Around the house

Herbert & Dan Siciliano

par Martin Dekeyser le 19/06/2002

Note: 5.0    
Morceaux qui Tuent
Soundslike


Matthew Herbert fait partie de ceux qui aiment déranger les formatages et les étiquettes faciles. Il multiplie les productions, notamment sous différents pseudos (Radioboy, Wishmountain, Dr Rockit), et touche à plusieurs styles de manière concomitante (house, electronica, techno...). Tout ceci rend son entreprise délicate à juger sinon en prenant beaucoup de recul par rapport à chacune de ses compositions.

Auteur d'un manifeste fort strict qui détermine les méthodes de compositions qu'il emploie, il opère une fracture par rapport à la majorité de ses contemporains. Son matériau sonore, il va le chercher dans son milieu environnant. Tout y passe, des assiettes au coeur qui bat, du démontage de l'outil à celui de l'habitat ("Around the house" est construit à partir de sons domestiques). Cette démarche rappelle celle des musiciens électro-acousticiens qui ont jeté les bases de la musique concrète. Cependant, il pousse celle-ci jusque dans ses plus abruptes retranchements en refusant également de récupérer des sons créés et enregistrés de quelque manière que ce soit avant lui, s'autorisant toutefois l'emploi des voix et des instruments à l'état pur (ou sous effets créés par lui). Pour tenter de couper le flux capitaliste, il récupère des sons qui proviennent en majeure partie d'un milieu urbain à l'image même de ce recyclage intempestif.

On pourrait dès lors taxer sa démarche de situationniste tout en constatant malgré tout que la plupart des individus qui se revendiquent des thèses de Guy Debord n'ont jamais produit quoi que ce soit d'intéressant en matière d'art. On peut souligner le caractère pertinent de sa mise en valeur des accidents durant la création musicale, volonté délibérée d'éclater le sacro-saint libre arbitre pour mieux laisser apparaître des failles dans ses compositions.
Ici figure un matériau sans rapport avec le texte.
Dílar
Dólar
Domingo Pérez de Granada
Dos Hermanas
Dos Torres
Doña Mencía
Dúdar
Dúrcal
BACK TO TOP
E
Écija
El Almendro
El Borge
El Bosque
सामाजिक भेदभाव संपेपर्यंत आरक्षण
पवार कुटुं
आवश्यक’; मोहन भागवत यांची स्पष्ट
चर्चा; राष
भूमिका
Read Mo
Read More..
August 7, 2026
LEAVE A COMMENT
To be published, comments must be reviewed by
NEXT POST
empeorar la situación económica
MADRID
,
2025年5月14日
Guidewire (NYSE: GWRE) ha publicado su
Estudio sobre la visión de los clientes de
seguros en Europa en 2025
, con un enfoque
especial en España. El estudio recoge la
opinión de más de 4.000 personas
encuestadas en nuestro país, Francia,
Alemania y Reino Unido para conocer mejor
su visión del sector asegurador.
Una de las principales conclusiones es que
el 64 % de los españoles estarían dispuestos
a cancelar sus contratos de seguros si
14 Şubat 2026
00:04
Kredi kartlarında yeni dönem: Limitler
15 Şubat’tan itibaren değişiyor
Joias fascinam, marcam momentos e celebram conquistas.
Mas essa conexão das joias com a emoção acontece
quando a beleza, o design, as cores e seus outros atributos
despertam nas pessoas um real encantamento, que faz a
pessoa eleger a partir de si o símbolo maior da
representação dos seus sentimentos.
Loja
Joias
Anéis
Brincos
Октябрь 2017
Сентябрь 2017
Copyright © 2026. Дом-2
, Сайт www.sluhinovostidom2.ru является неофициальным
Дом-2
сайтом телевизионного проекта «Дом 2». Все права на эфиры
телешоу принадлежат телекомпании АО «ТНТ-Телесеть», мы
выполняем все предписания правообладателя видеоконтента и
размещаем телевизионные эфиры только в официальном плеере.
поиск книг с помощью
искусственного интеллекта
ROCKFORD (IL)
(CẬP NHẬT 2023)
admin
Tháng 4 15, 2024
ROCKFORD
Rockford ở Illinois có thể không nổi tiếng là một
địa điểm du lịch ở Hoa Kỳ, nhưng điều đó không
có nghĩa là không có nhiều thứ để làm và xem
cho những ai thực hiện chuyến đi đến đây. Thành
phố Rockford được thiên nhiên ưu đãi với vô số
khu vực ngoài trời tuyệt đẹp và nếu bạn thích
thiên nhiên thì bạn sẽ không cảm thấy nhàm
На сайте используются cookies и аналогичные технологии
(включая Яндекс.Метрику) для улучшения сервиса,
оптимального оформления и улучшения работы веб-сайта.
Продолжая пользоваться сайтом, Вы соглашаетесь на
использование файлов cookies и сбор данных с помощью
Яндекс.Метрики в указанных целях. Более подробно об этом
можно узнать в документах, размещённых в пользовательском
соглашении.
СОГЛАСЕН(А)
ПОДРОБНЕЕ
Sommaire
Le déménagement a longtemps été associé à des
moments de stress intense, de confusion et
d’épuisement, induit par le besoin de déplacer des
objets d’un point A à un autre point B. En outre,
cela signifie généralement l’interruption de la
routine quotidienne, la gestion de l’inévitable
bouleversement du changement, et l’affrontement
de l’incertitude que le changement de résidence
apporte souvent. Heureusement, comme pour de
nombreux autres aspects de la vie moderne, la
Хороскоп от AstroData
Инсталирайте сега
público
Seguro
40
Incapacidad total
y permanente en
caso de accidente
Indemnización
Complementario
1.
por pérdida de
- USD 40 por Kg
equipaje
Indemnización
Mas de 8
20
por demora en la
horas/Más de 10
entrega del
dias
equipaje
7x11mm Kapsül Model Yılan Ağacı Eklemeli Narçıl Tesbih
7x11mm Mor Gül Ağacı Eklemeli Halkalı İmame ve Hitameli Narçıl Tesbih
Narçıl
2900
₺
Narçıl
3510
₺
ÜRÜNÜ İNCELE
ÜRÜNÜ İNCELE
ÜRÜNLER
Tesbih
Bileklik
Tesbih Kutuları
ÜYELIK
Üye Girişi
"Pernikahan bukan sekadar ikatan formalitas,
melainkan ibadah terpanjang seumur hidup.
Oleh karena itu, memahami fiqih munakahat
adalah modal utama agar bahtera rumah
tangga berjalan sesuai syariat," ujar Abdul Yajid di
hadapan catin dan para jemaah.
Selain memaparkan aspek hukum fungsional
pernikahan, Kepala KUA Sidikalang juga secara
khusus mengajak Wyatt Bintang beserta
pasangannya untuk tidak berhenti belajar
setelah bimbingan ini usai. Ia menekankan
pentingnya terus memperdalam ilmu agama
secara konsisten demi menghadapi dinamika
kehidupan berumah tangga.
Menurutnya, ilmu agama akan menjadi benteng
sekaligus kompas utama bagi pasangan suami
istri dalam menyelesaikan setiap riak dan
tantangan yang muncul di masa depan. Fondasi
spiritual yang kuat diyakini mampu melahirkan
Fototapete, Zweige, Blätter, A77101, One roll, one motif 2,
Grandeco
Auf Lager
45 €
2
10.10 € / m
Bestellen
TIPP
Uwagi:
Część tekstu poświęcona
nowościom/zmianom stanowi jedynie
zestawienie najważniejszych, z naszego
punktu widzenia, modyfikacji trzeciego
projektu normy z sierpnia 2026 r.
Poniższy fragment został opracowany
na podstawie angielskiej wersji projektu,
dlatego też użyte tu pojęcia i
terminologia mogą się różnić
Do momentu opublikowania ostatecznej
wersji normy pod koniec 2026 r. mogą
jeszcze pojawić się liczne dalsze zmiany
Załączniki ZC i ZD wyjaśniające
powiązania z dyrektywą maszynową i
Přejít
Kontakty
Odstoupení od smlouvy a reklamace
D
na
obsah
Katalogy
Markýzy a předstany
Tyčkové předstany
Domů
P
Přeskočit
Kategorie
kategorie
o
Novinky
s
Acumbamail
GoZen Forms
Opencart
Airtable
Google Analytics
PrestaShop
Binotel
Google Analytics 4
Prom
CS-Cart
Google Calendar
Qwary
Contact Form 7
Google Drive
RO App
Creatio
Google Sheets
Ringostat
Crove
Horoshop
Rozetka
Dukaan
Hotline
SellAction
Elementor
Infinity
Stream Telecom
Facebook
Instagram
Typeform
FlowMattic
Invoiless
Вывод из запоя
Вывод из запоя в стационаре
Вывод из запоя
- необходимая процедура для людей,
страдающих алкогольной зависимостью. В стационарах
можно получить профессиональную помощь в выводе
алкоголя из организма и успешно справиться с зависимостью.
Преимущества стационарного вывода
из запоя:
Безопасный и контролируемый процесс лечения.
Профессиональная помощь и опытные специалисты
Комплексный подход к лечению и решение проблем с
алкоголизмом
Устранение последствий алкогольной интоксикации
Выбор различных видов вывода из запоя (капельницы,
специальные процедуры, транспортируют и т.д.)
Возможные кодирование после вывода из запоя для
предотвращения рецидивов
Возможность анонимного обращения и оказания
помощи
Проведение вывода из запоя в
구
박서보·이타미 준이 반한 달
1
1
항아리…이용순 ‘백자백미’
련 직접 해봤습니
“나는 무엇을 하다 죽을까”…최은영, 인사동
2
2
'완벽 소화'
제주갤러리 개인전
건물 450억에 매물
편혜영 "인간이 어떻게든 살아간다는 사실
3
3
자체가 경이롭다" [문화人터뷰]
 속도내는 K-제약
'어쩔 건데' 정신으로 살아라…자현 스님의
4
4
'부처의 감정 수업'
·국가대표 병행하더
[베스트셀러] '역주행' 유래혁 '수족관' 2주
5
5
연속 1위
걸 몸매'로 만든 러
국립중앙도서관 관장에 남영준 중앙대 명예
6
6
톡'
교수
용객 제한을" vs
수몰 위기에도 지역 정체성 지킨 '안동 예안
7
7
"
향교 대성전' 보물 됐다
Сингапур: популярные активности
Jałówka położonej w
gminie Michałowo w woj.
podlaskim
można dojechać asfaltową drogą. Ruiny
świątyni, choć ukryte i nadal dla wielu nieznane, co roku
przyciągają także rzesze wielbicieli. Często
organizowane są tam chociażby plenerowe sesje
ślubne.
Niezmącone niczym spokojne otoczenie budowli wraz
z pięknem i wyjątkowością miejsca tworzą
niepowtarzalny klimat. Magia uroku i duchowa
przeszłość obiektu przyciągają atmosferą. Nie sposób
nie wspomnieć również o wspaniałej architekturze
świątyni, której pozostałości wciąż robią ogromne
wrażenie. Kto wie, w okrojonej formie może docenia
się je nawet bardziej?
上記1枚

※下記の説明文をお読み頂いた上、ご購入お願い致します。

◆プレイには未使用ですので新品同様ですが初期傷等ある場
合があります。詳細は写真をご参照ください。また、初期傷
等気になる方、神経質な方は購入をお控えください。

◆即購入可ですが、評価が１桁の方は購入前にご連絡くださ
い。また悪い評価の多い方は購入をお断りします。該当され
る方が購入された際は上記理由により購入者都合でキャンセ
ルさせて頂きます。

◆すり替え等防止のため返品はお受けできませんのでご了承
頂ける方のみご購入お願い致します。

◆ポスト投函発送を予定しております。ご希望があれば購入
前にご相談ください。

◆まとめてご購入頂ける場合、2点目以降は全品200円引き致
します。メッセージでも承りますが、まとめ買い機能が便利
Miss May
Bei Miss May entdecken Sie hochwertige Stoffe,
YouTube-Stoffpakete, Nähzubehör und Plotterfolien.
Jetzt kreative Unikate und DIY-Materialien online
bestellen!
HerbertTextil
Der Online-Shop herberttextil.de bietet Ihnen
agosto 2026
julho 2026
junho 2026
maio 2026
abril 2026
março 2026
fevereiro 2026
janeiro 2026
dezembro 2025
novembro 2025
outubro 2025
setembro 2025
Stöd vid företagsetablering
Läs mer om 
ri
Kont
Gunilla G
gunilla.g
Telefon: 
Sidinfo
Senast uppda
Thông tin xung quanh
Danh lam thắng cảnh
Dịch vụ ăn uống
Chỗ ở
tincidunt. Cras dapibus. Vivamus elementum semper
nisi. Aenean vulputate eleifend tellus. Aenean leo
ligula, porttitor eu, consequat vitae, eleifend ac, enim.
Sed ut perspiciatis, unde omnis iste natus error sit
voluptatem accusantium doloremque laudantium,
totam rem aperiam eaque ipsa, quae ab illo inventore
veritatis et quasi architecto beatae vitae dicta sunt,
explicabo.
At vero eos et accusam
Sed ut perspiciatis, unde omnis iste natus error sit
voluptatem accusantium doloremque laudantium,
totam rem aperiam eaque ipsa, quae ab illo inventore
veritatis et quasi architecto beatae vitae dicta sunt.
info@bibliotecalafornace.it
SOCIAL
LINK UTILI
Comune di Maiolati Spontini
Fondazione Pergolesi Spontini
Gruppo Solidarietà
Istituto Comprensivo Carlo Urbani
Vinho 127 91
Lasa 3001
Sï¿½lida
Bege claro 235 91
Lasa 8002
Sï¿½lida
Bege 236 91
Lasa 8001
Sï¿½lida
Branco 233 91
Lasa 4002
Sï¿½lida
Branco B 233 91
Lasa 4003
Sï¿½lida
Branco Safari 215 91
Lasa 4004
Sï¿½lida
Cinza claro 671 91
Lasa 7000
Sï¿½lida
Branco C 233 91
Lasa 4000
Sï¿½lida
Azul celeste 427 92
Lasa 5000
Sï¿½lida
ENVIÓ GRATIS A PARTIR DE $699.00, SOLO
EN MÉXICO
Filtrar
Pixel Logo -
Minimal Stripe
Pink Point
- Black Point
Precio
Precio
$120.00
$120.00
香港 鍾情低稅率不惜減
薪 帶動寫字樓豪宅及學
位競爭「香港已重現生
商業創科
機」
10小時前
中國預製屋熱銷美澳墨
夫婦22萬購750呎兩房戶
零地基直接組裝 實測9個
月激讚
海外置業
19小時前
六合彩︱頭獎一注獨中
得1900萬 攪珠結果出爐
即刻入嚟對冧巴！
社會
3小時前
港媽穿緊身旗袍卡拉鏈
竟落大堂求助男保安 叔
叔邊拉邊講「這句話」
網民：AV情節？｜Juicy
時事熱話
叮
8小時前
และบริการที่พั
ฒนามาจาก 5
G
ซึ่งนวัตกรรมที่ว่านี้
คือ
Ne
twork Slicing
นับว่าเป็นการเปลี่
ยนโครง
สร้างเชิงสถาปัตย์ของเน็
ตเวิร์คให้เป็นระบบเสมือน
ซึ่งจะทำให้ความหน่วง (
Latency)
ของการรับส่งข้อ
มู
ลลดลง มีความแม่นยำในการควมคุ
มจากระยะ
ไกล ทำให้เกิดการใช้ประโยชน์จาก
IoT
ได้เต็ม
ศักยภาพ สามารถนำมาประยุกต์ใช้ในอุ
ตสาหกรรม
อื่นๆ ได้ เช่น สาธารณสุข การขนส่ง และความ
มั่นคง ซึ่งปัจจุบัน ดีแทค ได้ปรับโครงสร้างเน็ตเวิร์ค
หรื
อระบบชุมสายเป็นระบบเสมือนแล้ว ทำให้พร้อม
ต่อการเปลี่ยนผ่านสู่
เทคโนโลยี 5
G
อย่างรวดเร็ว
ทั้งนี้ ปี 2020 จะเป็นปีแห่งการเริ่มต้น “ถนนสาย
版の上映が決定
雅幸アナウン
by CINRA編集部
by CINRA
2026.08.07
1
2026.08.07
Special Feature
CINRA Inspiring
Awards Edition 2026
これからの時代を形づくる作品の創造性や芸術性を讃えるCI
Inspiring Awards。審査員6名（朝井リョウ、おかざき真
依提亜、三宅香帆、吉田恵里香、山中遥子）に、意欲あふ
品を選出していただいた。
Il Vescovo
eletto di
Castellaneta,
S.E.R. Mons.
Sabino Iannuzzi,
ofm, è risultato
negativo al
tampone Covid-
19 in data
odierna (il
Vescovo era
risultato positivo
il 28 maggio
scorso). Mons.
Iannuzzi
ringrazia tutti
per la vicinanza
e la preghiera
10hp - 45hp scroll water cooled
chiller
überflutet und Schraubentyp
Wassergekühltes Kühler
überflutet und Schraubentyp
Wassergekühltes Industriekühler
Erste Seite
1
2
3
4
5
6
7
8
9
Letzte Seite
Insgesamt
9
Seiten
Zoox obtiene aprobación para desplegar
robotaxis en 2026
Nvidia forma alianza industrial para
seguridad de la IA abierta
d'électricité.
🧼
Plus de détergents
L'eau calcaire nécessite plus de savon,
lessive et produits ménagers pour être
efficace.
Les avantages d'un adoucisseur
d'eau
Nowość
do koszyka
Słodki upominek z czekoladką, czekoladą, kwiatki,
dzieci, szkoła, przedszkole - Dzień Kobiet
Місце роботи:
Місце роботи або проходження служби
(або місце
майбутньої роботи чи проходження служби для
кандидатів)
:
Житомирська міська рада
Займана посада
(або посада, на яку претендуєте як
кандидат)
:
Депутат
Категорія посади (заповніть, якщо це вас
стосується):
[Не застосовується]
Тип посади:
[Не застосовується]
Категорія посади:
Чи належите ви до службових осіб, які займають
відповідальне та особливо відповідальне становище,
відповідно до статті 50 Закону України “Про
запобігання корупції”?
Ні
Mais cette méthode n'est pas non plus son apanage, Aphex Twin entre autres concrétisant cela depuis une bonne dizaine d'années.

Alors que penser en fin de compte de tant de bonne volonté ? "Around the house" satisfait certes à la plupart des exigences qu'Herbert s'est imposé (son manifeste est postérieur à l'album et ses productions plus récentes respectent totalement ses exigences). Mais l'album sonne souvent très festif et ludique, la démarche de composition 'house' n'y étant pas étrangère. Fissurer le divertissement, donc se recentrer vers un projet esthétique dont nous sommes continuellement distraits, suppose de détruire concrètement celui-ci. Mais la concrétisation n'a pas lieu. Faut-il en déduire que l'oiseau est pourri dans l'oeuf ? Que tout ceci est de la contestation générée par le système lui-même ? Herbert est-il le virus musical qu'il se prétend être ? Non, je ne pense pas. Même si l'on tend vers un éclatement soft de l'écoute domestique usuelle, celui-ci me paraît factice. Herbert contribue alors à ce qu'il dénonce, il croit fissurer quand il ne fait que consolider.